Investigate ways to reduce the analysis message matcher overhead

Question

Investigate ways to reduce the analysis message matcher overhead

trink opened this issue 7 years ago · comments

Mike Trinkala commented 7 years ago

Some Approaches to Test

In-line all the matchers before performing any analysis
- result: added complexity and required lua_sandbox API changes without demonstrating general benefit to most of the current use cases.
Hash router, Analyze the matchers and create a hash table lookup for all matchers keying off a particular header/field e..g Logger ==
Tree router, Analyze the matchers and create a hierarchy of matchers so entire groups of matchers can be eliminated by a single match

Mike Trinkala · Answer 1 · Thu Dec 07 2017 00:15:50 GMT+0800 (China Standard Time)

This is a work in progress, experimentation will continue as the schedule allows.

Charlie Vuillemez · Answer 2 · Wed May 02 2018 23:19:03 GMT+0800 (China Standard Time)

+1 :)
I have very long message matchers which are bottlenecks.

Mike Trinkala · Answer 3 · Thu May 03 2018 03:21:24 GMT+0800 (China Standard Time)

There may be some things you can do to optimize specific matchers (order of expressions and types of comparisons). If you can share some problem matchers I will take a look.

The goal or the remaining items above is to handle many matchers faster (by clustering) so the large matchers would have to share some conditional expressions that could fail the entire set fast (i.e. if they are relatively unique this experimentation will not help).

Charlie Vuillemez · Answer 4 · Thu May 03 2018 16:22:36 GMT+0800 (China Standard Time)

I understand this optimization only apply to analysis plugin ? (with all thread sharing the same message_matcher).
In my case I have an output plugin with a long message matcher string:
message_matcher = "(Type =~ '/AAAAA$' || Type =~ '/BBBBB$' || [ ... ] )"
For now I solved the bottleneck by splitting it into multiple instance plugins.

Mike Trinkala · Answer 5 · Thu May 03 2018 21:40:37 GMT+0800 (China Standard Time)

Yeah mozilla-services/lua_sandbox#213 is about all I can squeeze out of a single matcher.

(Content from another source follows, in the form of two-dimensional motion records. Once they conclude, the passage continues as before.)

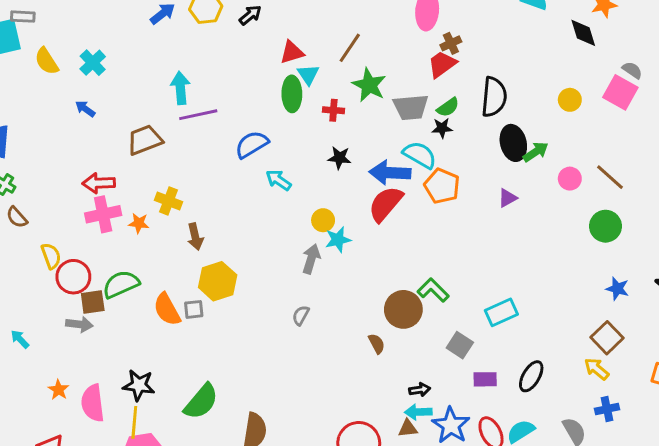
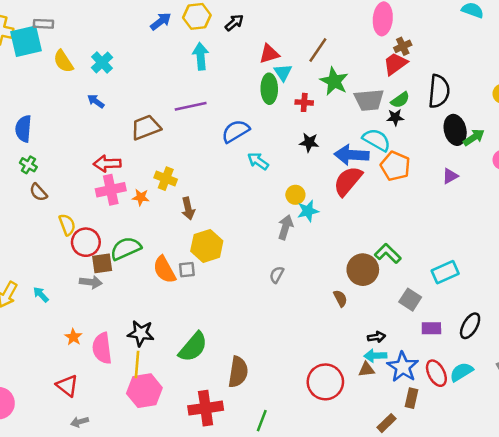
cyan arrow: (180, 88) -> (201, 56), moved

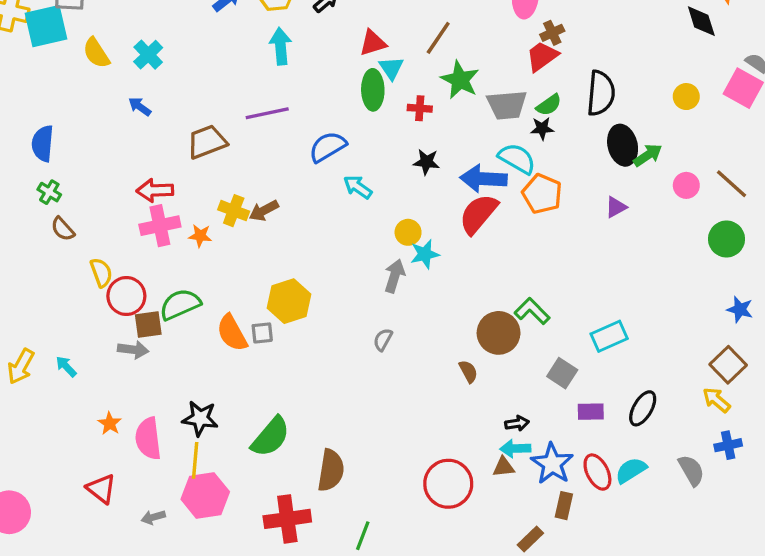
brown arrow: (188, 208) -> (264, 211), moved, turned 75
gray arrow: (80, 422) -> (153, 517), moved

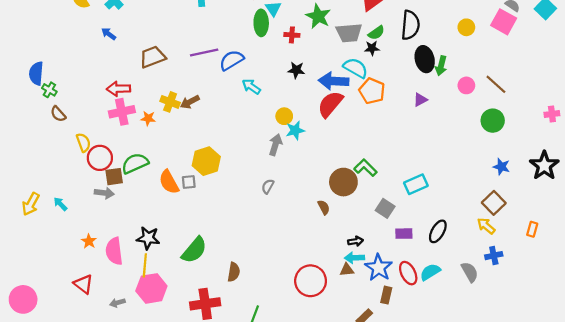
purple line: (267, 113) -> (204, 53), moved
blue semicircle: (43, 143) -> (36, 73), moved
green arrow: (648, 155) -> (441, 66), turned 138
brown semicircle: (331, 470) -> (234, 272), size x0.7

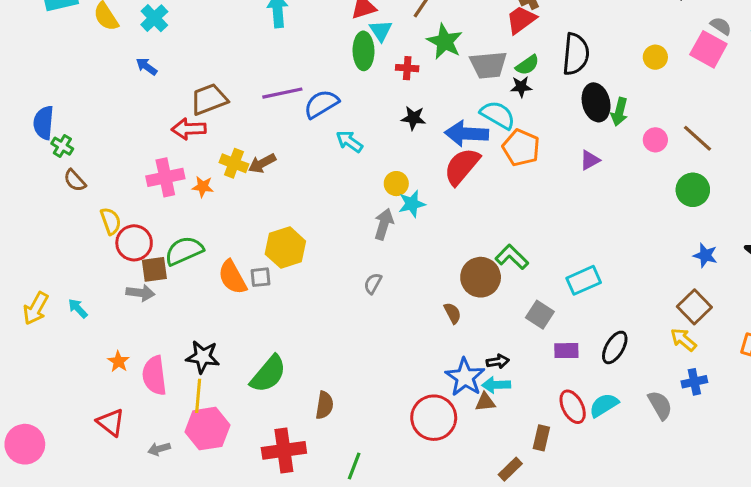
red arrow: (119, 89) -> (189, 129), moved
blue star: (379, 268) -> (465, 377), moved

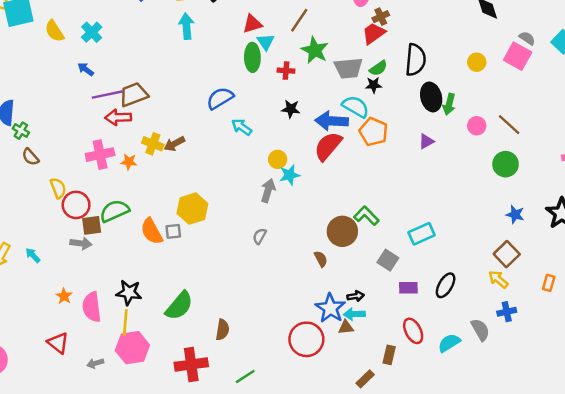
purple line: (282, 93) -> (107, 95), moved
cyan semicircle: (604, 405) -> (449, 343), moved
green line: (354, 466) -> (245, 376), turned 36

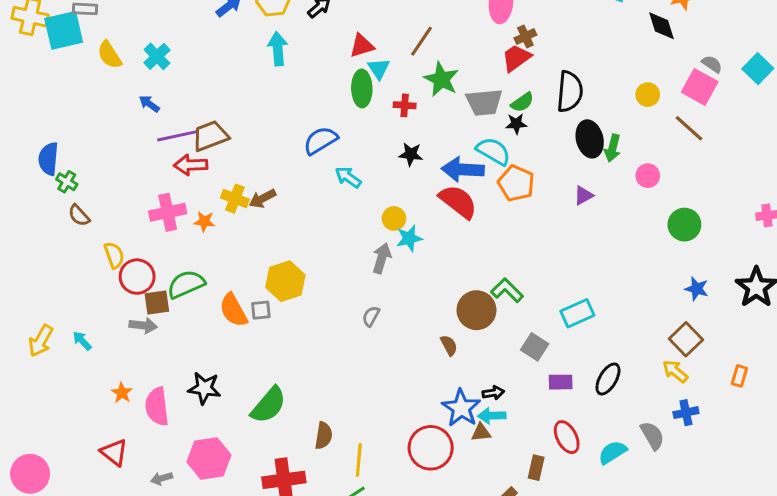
brown line: (509, 125) -> (689, 128), moved
red semicircle: (328, 146) -> (458, 202), turned 88
yellow line: (125, 323) -> (359, 460), moved

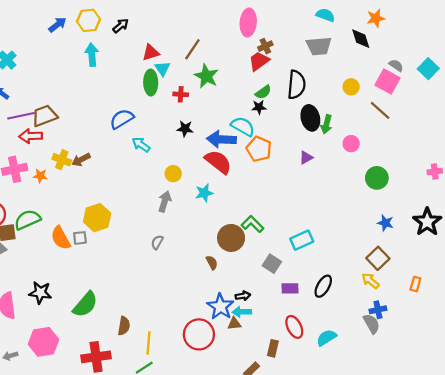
gray trapezoid: (484, 102) -> (319, 46), moved
cyan star: (409, 238) -> (204, 193), moved
gray semicircle: (652, 436) -> (371, 324), moved

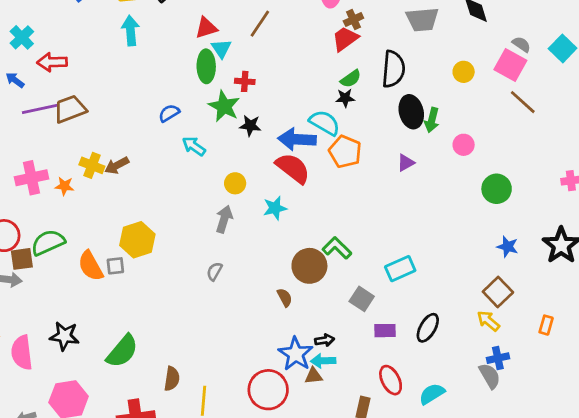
green star: (206, 76) -> (224, 106), moved
brown line: (380, 110) -> (523, 102), moved
blue semicircle: (122, 119) -> (169, 113), size x0.7
red arrow: (31, 136) -> (52, 62), moved

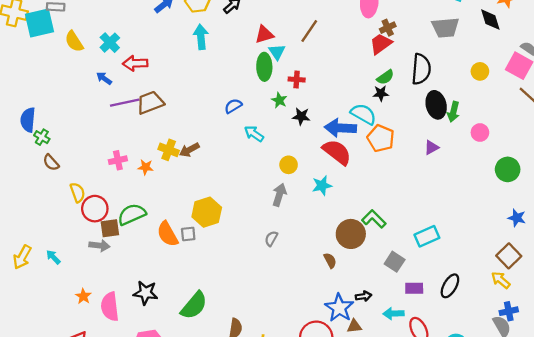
green star: (224, 106) -> (279, 100), size x0.6
pink cross: (31, 178) -> (118, 160), size x0.7
cyan arrow: (323, 361) -> (393, 314), moved

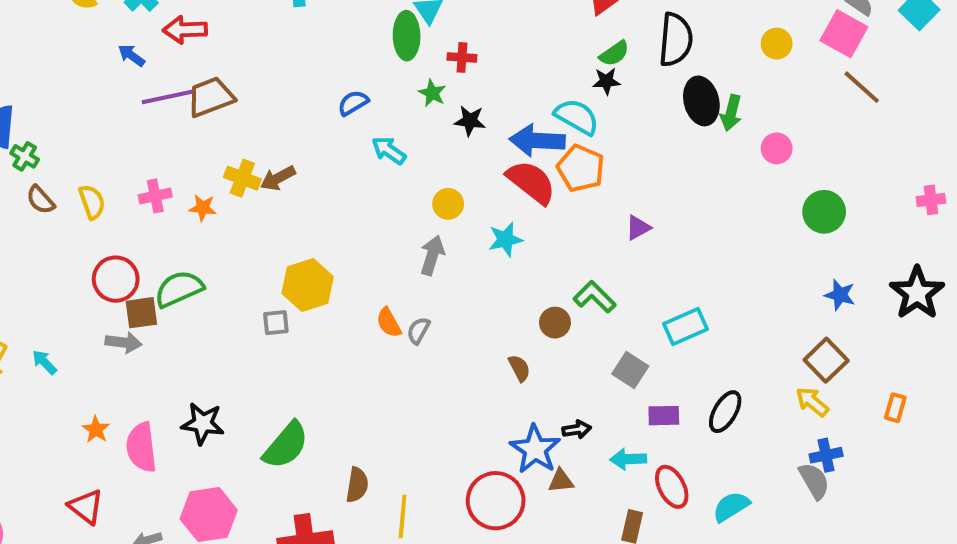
orange pentagon: (381, 138) -> (581, 168), moved
purple triangle: (431, 148) -> (638, 228), moved
yellow semicircle: (78, 192) -> (92, 202), moved
orange semicircle: (167, 234) -> (389, 323), moved, size x0.7
brown circle: (351, 234) -> (555, 323), size x0.6

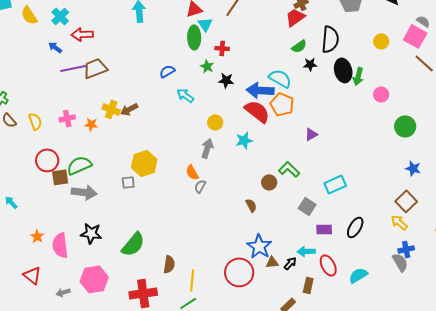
black star: (606, 81) -> (310, 64), moved
orange semicircle: (389, 323) -> (192, 172), moved
gray arrow: (124, 342) -> (84, 192), moved, size x1.4
black arrow: (577, 429) -> (290, 263), moved, turned -40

mozilla-services/lua_sandbox#208 may be relevant if the string at the end is unique so you don't need to actually anchor it. Type =~ '/unique' is multiple times faster than Type =~ '/unique$'

Charlie Vuillemez · Answer 6 · Fri May 04 2018 22:17:53 GMT+0800 (China Standard Time)

Yeah I tested and it's faster without the trailing "$" .
That's amazing, usually we could think the "$" is faster cause not all string must be parsed, just the end !